Earlier, White House spokeswoman Sarah Sanders confirmed that the conversation took place, saying that the topics discussed included the possibility of penning a new nuclear accord between Washington, Moscow and Beijing.
"They discussed a nuclear agreement, both new and extended, and the possibility of having conversations with China on that as well," Sanders noted, speaking to reporters.
According to the spokeswoman, the discussion also included focus on the extention of the New START treaty between Russia and the US, with the 2010 agreement, which is up for renewal in 2021, committing both countries to reducing the number of strategic nuclear missile launchers by half.
Russian presidential spokesman Dmitri Peskov confirmed Friday that Putin and Trump had spoken, saying the discussion "lasted almost nearly an hour and a half" and promising to provide more details on the conversation at a later time.
Sanders said that in addition to nuclear issues, Friday's discussion included the situation on the Korean Peninsula, the Mueller report, trade, Ukraine, and the crisis in Venezuela.
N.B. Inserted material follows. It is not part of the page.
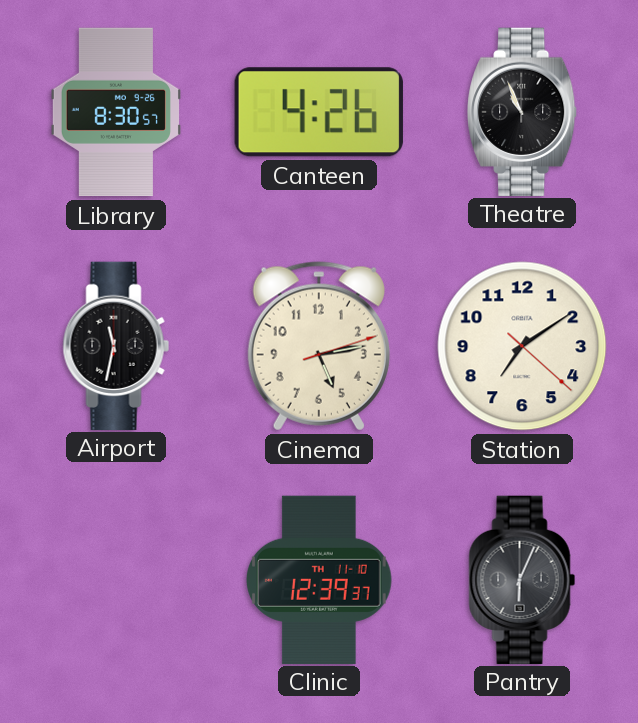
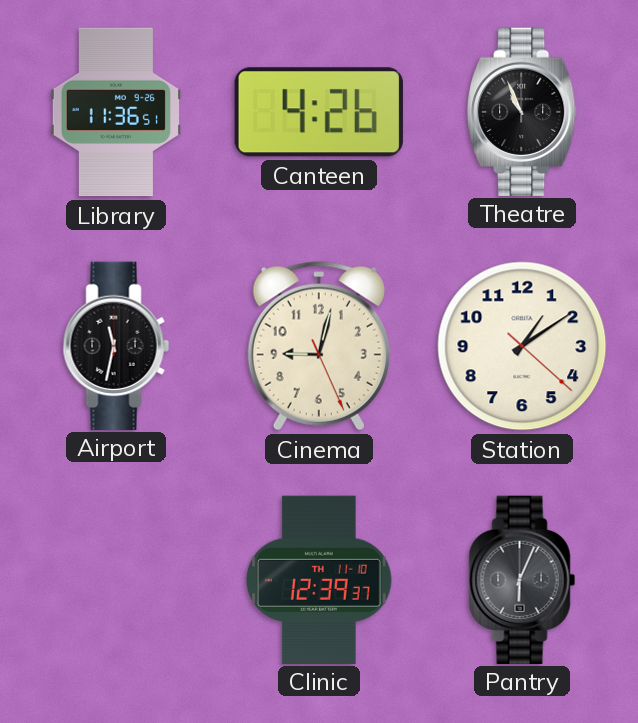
Library: 8:30 -> 11:36
Cinema: 5:13 -> 9:02
Station: 7:09 -> 1:09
According to the spokeswoman, Trump had urged Putin to put pressure on North Korea to abandon its nuclear weapons program, and reminded Moscow that "all options continue to be on the table" regarding Venezuela. Sanders noted that Friday's talks were "an overall positive conversation."
Earlier this year, Moscow expressed concerns over US nuclear policy following Washington's withdrawal from the Intermediate-Range Nuclear Forces Treaty, a 1987 agreement banning the deployment of ground-based nuclear launcher systems in the 500-5,500 km range which was aimed at reducing the risks of nuclear war in Europe. Last week, Russian Ambassador to the United States Anatoly Antonov said the future of the New START was similarly uncertain given some "serious issues" which must be settled before its renewal. Last week, the Russian military blasted Washington's efforts to deploy its missile defence systems along Russia's borders and its plans for a network of space-based anti-missile systems, saying these programs were aimed at providing the US with a first strike capability while depriving Russia of its strategic deterrent.